[Input material]

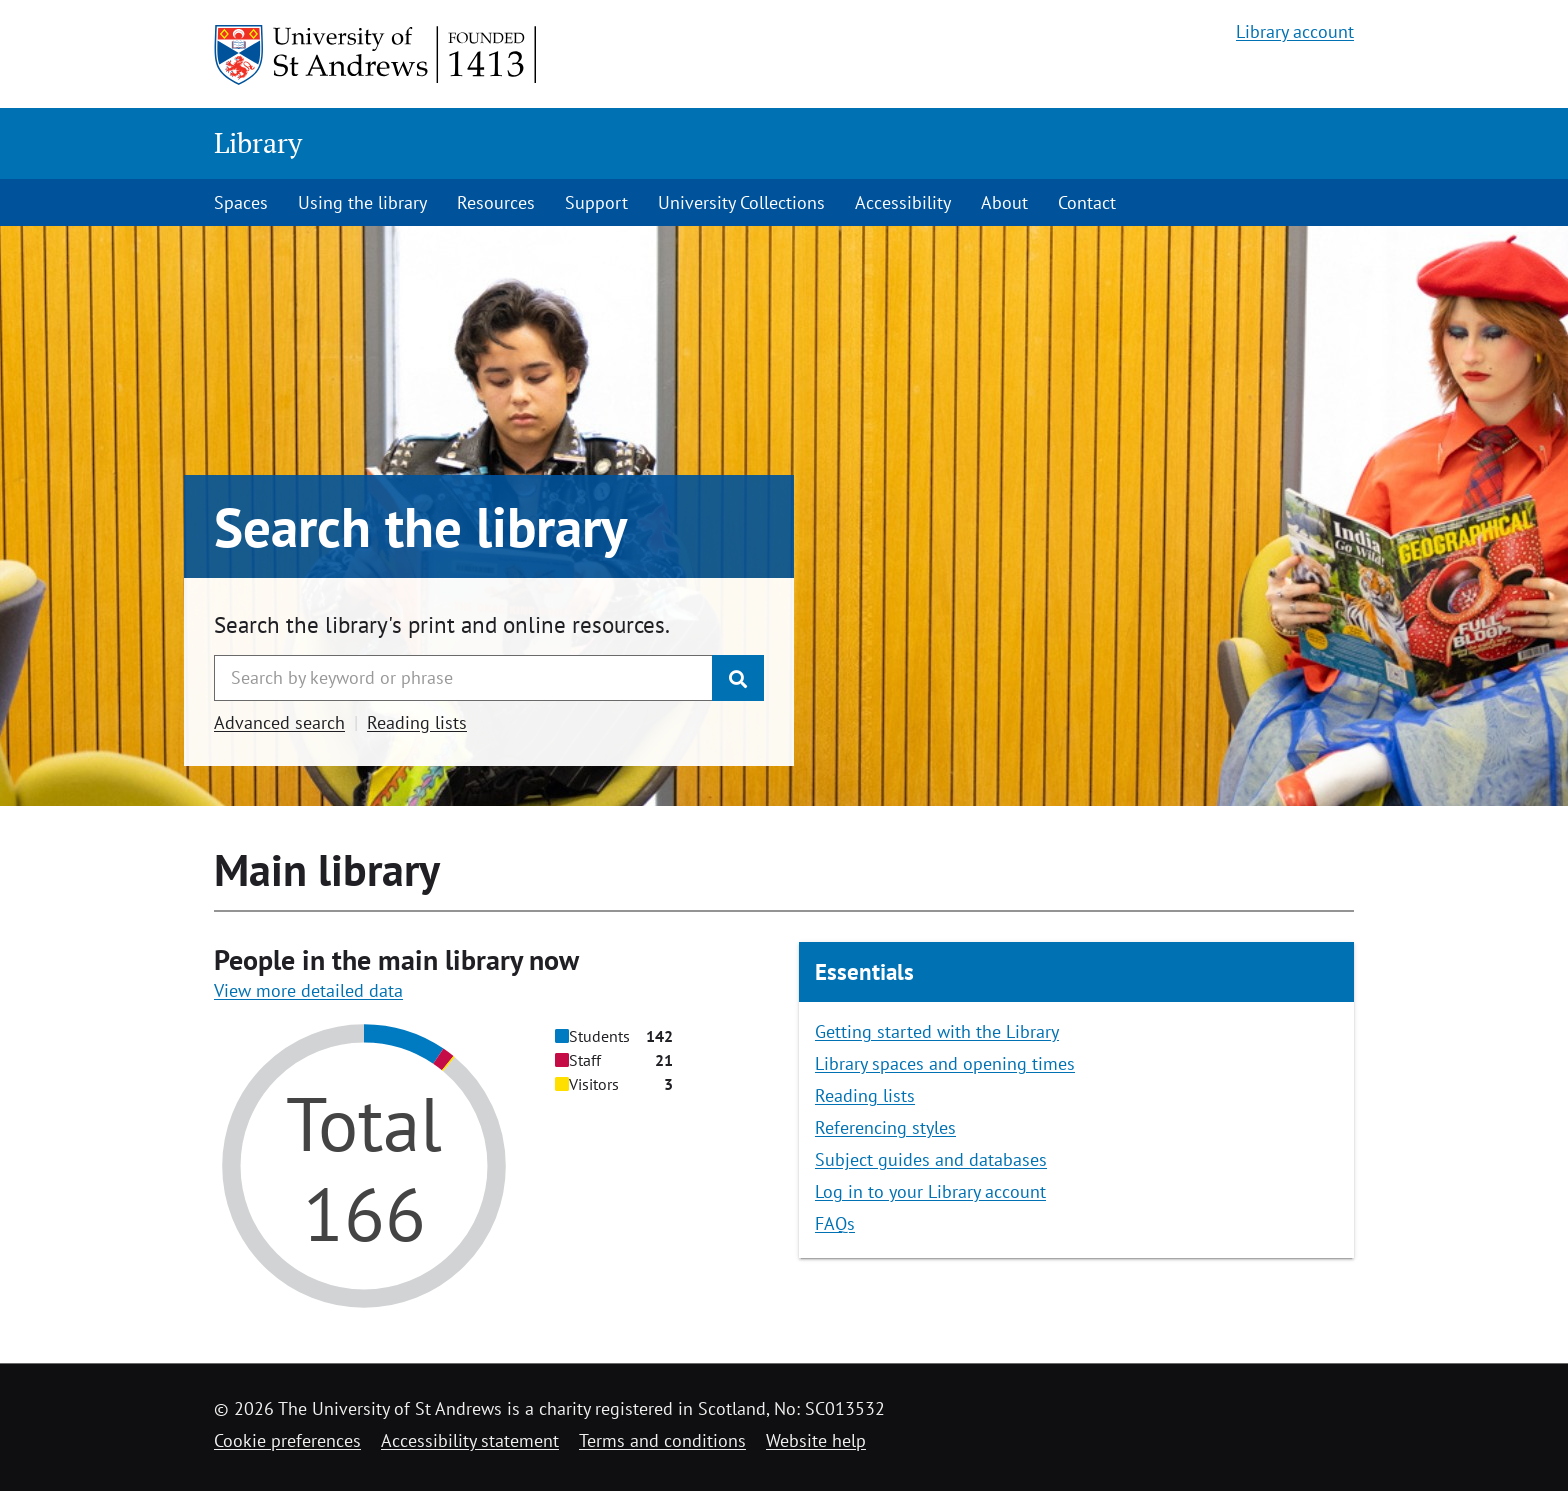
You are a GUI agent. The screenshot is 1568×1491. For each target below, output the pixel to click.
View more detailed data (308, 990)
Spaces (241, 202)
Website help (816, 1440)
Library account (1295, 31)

[What to produce] The pictures are not part of the copy. Retype everything else in the entries exactly.

[Response to this exercise]
You are a GUI agent. The screenshot is 1568×1491. For each target below, output the pixel to click.
View more detailed data (308, 990)
Spaces (241, 202)
Website help (816, 1440)
Library account (1295, 31)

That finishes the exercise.